Von Jerry Sommer | 25.07.2012
    Vicky ist die Trainerin und hier gibt sie die Kommandos: "Arme auseinander, Augen geradeaus", ruft sie den kleinen Turnerinnen zu. Die Mädchen sind im Grundschulalter und trainieren rhythmische Sportgymnastik. Vicky ist froh, dass ihr Verein diese Halle nutzen kann:

    "Wir dürfen seit einem Jahr hier trainieren. Sonst sind wir in Schulen, aber hier ist es besser. Die Decken sind sehr hoch und die Kinder können Bälle oder Ringe deshalb gut in die Luft werfen."

    Dabei ist die Halle nur ein Nebenraum der riesigen Taekwondo-Anlage, die für die Olympischen Spiele gebaut worden war. Doch der Gebäudekomplex steht meist leer, so Hausmeister Sabas Xastzikabouris:

    "Ich arbeite seit einem Jahr hier. Da hat es nur einmal eine Sportveranstaltung gegeben: Jiu-Jitsu, mit insgesamt 2000 Menschen. Und nur einmal im Monat findet eine Musikveranstaltung statt."

    Die Taekwondo-Halle im Athener Stadtteil Faliron bietet über 3000 Zuschauern Platz. Sie gehört zu den 36 Sportstätten, die eigens für die Olympischen Spiele errichtet worden waren. Nur zwei davon - das Olympiastadion und die Basketballhalle werden von örtlichen Vereinen regelmäßig genutzt. Wegen der Krise fehlt sogar das Geld, um alle Sportstätten in Schuss zu halten. Das zeigt sich auch an den Flecken in den Fluren, die zur Taekwondo-Halle führen.

    "Das macht natürlich einen schlechten Eindruck. Es sieht aus, als wäre der Ort aufgegeben worden. Das müsste natürlich gestrichen werden. Aber dafür wurde bisher kein Geld bewilligt."

    Schon weit im Vorfeld der Olympischen Spiele hatten Kritiker gefordert, nicht allein feste Gebäude, sondern mehr provisorische Anlagen zu errichten. Denn Stadien für Hockey, Baseball, Softball oder zum Beispiel Regattastrecken brauche man ohnehin nicht. Tatsächlich hätte Griechenland so sehr viel Geld sparen können.
    Sofia Sakorafa war früher Olympiateilnehmerin im Speerwerfen, jetzt ist sie Abgeordnete des Linksbündisses SYRIZA. Sie vermutet, dass korrupte Politiker und Bauunternehmer an möglichst teuren Lösungen interessiert waren, um dabei höhere Profite zu machen:
    "Bis heute weiß man immer noch nicht, wie teuer die olympischen Spiele wirklich waren. Manche gehen davon aus, dass sie uns 14 Milliarden Euro gekostet haben."

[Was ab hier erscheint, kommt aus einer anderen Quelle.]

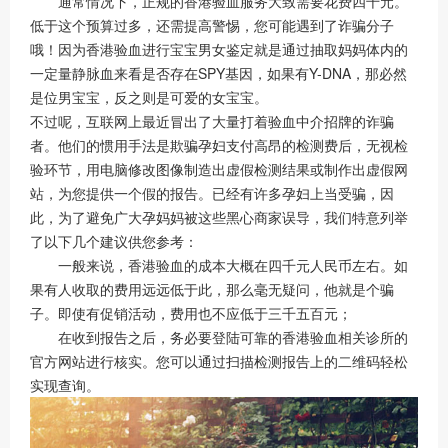
通常情况下，正规的香港验血服务大致需要花费四千元。
低于这个预算过多，还需提高警惕，您可能遇到了诈骗分子
哦！因为香港验血进行宝宝男女鉴定就是通过抽取妈妈体内的
一定量静脉血来看是否存在SPY基因，如果有Y-DNA，那必然
是位男宝宝，反之则是可爱的女宝宝。
不过呢，互联网上最近冒出了大量打着验血中介招牌的诈骗
者。他们的惯用手法是欺骗孕妇支付高昂的检测费后，无视检
验环节，用电脑修改图像制造出虚假检测结果或制作出虚假网
站，为您提供一个假的报告。已经有许多孕妇上当受骗，因
此，为了避免广大孕妈妈被这些黑心商家误导，我们特意列举
了以下几个建议供您参考：
一般来说，香港验血的成本大概在四千元人民币左右。如
果有人收取的费用远远低于此，那么毫无疑问，他就是个骗
子。即使有促销活动，费用也不应低于三千五百元；
在收到报告之后，务必要登陆可靠的香港验血相关诊所的
官方网站进行核实。您可以通过扫描检测报告上的二维码轻松
实现查询。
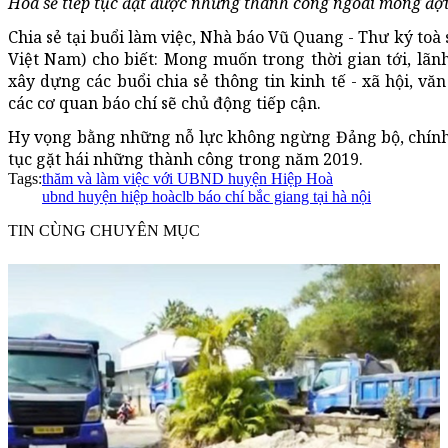
Hòa sẽ tiếp tục đạt được những thành công ngoài mong đợ
Chia sẻ tại buổi làm việc, Nhà báo Vũ Quang - Thư ký toà 
Việt Nam) cho biết: Mong muốn trong thời gian tới, l
xây dựng các buổi chia sẻ thông tin kinh tế - xã hội, văn
các cơ quan báo chí sẽ chủ động tiếp cận.
Hy vọng bằng những nỗ lực không ngừng Đảng bộ, chính
tục gặt hái những thành công trong năm 2019.
Tags:
thăm và làm việc với UBND huyện Hiệp Hoà
ubnd huyện hiệp hoà
clb báo chí bắc giang tại hà nội
TIN CÙNG CHUYÊN MỤC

    Dabei hätte die Gesamtsumme unter sechs Milliarden Euro liegen sollen. Der Anstieg der Baukosten hatte zum hohen Staatsdefizit Griechenlands beigetragen. Durch die große Wirtschaftskrise sind jetzt auch die Pläne der griechischen Regierung gefährdet, einige der Sportstätten zu verkaufen. Die Taekwondo-Halle zum Beispiel soll in ein Konferenzzentrum mit bis zu 5000 Plätzen umgewandelt werden. Hausmeister Sabas Xastzikabouris ist da skeptisch:

    "Jetzt hat doch niemand mehr Geld. Die Unternehmer nicht und der Staat auch nicht. Deshalb sind die Anlagen kaum noch zu verwerten. Ich glaube der Zug ist abgefahren."

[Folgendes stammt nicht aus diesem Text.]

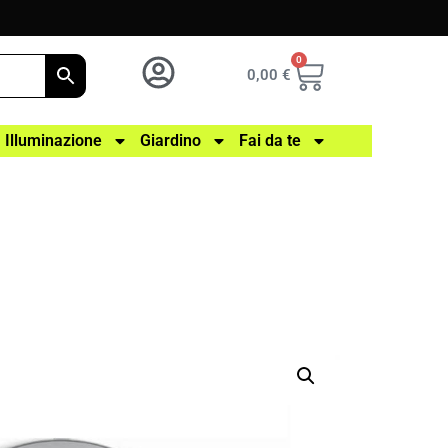
0
0,00
€
Illuminazione
Giardino
Fai da te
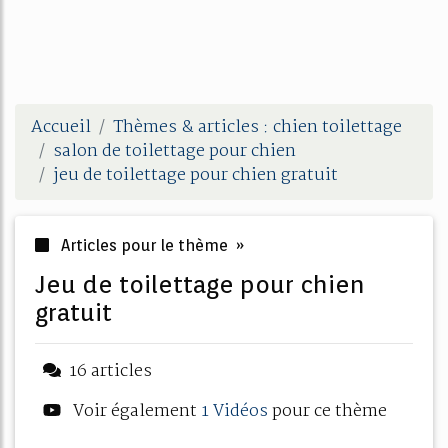
Accueil
Thèmes & articles : chien toilettage
salon de toilettage pour chien
jeu de toilettage pour chien gratuit
Articles pour le thème »
jeu de toilettage pour chien
gratuit
16 articles
Voir également
1 Vidéos
pour ce thème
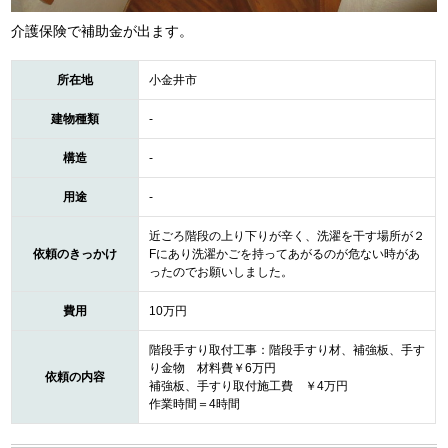
介護保険で補助金が出ます。
所在地
小金井市
建物種類
-
構造
-
用途
-
近ごろ階段の上り下りが辛く、洗濯を干す場所が２
依頼のきっかけ
Fにあり洗濯かごを持ってあがるのが危ない時があ
ったのでお願いしました。
費用
10万円
階段手すり取付工事：階段手すり材、補強板、手す
り金物 材料費￥6万円
依頼の内容
補強板、手すり取付施工費 ￥4万円
作業時間＝4時間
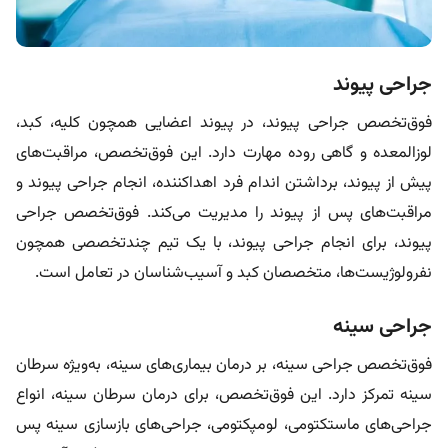
جراحی پیوند
فوق‌تخصص جراحی پیوند، در پیوند اعضایی همچون کلیه، کبد،
لوزالمعده و گاهی روده مهارت دارد. این فوق‌تخصص، مراقبت‌های
پیش از پیوند، برداشتن اندام فرد اهداکننده، انجام جراحی پیوند و
مراقبت‌های پس از پیوند را مدیریت می‌کند. فوق‌تخصص جراحی
پیوند، برای انجام جراحی پیوند، با یک تیم چندتخصصی همچون
نفرولوژیست‌ها، متخصصان کبد و آسیب‌شناسان در تعامل است.
جراحی سینه
فوق‌تخصص جراحی سینه، بر درمان بیماری‌های سینه، به‌ویژه سرطان
سینه تمرکز دارد. این فوق‌تخصص، برای درمان سرطان سینه، انواع
جراحی‌های ماستکتومی، لومپکتومی، جراحی‌های بازسازی سینه پس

    Vicky, die Turnlehrerin, sieht darin immerhin etwas Gutes. Wenn sich kein Investor für die Taekwondo-Halle findet, können die Mädchen weiterhin hier trainieren:

    "Das Gebäude wird zwar nicht viel benutzt. Aber ich hoffe, dass es nicht abgerissen wird", sagt sie.

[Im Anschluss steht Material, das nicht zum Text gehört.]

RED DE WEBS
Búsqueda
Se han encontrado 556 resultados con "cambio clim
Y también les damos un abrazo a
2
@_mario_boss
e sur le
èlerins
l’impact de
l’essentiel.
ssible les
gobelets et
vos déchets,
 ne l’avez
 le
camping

    Wie viele Griechen ärgert sich auch die Trainerin darüber, dass soviel Geld für die Olympischen Spiele verschwendet worden war und vielen Sportstätten nun der Verfall droht. Dass sich Griechenland für die Austragung der Olympischen Spiele beworben hatte, hält sie aber immer noch für richtig:

    "Natürlich haben sich die Olympischen Spiele für Athen gelohnt. Nur müssen die Sportstätten sinnvoll genutzt werden."

    Immerhin: Athen hat eine neue Metro, neue Busse, und eine neue Straßenbahnstrecke bekommen. Die öffentlichen Verkehrsmittel erfreuen sich auch acht Jahre nach den Olympischen Spielen immer noch großer Beliebtheit. Allerdings ist die Krise selbst hier zu spüren: Die Zahl der Benutzer ist deutlich zurückgegangen. Denn jeder vierte Athener ist arbeitslos und muss nicht mehr zur Arbeit fahren oder kann sich nicht mehr leisten, regelmäßig Bus- und Metro-Fahrkarten zu kaufen.